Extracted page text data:

────────────────────────────────────────

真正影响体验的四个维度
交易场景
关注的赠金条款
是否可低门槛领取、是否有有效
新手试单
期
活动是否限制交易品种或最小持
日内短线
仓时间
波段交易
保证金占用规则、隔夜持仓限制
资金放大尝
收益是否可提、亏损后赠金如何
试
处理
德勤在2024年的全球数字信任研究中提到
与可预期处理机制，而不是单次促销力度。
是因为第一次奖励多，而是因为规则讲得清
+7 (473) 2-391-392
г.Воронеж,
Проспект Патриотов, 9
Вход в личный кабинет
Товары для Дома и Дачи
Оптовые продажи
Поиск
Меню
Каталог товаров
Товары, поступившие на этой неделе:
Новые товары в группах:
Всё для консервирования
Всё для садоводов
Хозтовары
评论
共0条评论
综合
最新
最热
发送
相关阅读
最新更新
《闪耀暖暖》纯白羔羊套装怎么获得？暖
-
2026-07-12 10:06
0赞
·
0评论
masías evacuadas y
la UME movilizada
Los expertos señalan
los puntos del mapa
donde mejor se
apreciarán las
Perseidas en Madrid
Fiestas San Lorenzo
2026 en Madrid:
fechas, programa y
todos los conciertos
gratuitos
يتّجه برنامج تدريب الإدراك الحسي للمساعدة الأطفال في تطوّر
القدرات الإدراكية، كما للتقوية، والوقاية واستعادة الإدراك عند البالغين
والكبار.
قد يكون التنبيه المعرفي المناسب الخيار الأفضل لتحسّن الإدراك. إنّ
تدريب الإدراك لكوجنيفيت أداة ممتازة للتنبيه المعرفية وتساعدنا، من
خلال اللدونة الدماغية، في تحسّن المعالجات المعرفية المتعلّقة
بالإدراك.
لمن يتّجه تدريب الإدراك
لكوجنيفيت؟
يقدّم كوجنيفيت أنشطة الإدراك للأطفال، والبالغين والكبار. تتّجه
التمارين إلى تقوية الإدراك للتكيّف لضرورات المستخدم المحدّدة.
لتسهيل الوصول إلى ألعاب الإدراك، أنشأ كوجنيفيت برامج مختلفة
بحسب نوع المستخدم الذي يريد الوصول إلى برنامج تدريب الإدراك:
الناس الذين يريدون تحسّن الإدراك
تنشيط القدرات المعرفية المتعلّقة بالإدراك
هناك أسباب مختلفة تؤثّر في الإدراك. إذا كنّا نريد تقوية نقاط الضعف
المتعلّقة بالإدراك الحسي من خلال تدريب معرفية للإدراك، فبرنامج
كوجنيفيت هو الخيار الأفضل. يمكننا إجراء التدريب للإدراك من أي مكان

────────────────────────────────────────

BRIEF: Transcribe all the entries, keeping each one exactly as it is.

TASK RESPONSE:
真正影响体验的四个维度
交易场景
关注的赠金条款
是否可低门槛领取、是否有有效
新手试单
期
活动是否限制交易品种或最小持
日内短线
仓时间
波段交易
保证金占用规则、隔夜持仓限制
资金放大尝
收益是否可提、亏损后赠金如何
试
处理
德勤在2024年的全球数字信任研究中提到
与可预期处理机制，而不是单次促销力度。
是因为第一次奖励多，而是因为规则讲得清
+7 (473) 2-391-392
г.Воронеж,
Проспект Патриотов, 9
Вход в личный кабинет
Товары для Дома и Дачи
Оптовые продажи
Поиск
Меню
Каталог товаров
Товары, поступившие на этой неделе:
Новые товары в группах:
Всё для консервирования
Всё для садоводов
Хозтовары
评论
共0条评论
综合
最新
最热
发送
相关阅读
最新更新
《闪耀暖暖》纯白羔羊套装怎么获得？暖
-
2026-07-12 10:06
0赞
·
0评论
masías evacuadas y
la UME movilizada
Los expertos señalan
los puntos del mapa
donde mejor se
apreciarán las
Perseidas en Madrid
Fiestas San Lorenzo
2026 en Madrid:
fechas, programa y
todos los conciertos
gratuitos
يتّجه برنامج تدريب الإدراك الحسي للمساعدة الأطفال في تطوّر
القدرات الإدراكية، كما للتقوية، والوقاية واستعادة الإدراك عند البالغين
والكبار.
قد يكون التنبيه المعرفي المناسب الخيار الأفضل لتحسّن الإدراك. إنّ
تدريب الإدراك لكوجنيفيت أداة ممتازة للتنبيه المعرفية وتساعدنا، من
خلال اللدونة الدماغية، في تحسّن المعالجات المعرفية المتعلّقة
بالإدراك.
لمن يتّجه تدريب الإدراك
لكوجنيفيت؟
يقدّم كوجنيفيت أنشطة الإدراك للأطفال، والبالغين والكبار. تتّجه
التمارين إلى تقوية الإدراك للتكيّف لضرورات المستخدم المحدّدة.
لتسهيل الوصول إلى ألعاب الإدراك، أنشأ كوجنيفيت برامج مختلفة
بحسب نوع المستخدم الذي يريد الوصول إلى برنامج تدريب الإدراك:
الناس الذين يريدون تحسّن الإدراك
تنشيط القدرات المعرفية المتعلّقة بالإدراك
هناك أسباب مختلفة تؤثّر في الإدراك. إذا كنّا نريد تقوية نقاط الضعف
المتعلّقة بالإدراك الحسي من خلال تدريب معرفية للإدراك، فبرنامج
كوجنيفيت هو الخيار الأفضل. يمكننا إجراء التدريب للإدراك من أي مكان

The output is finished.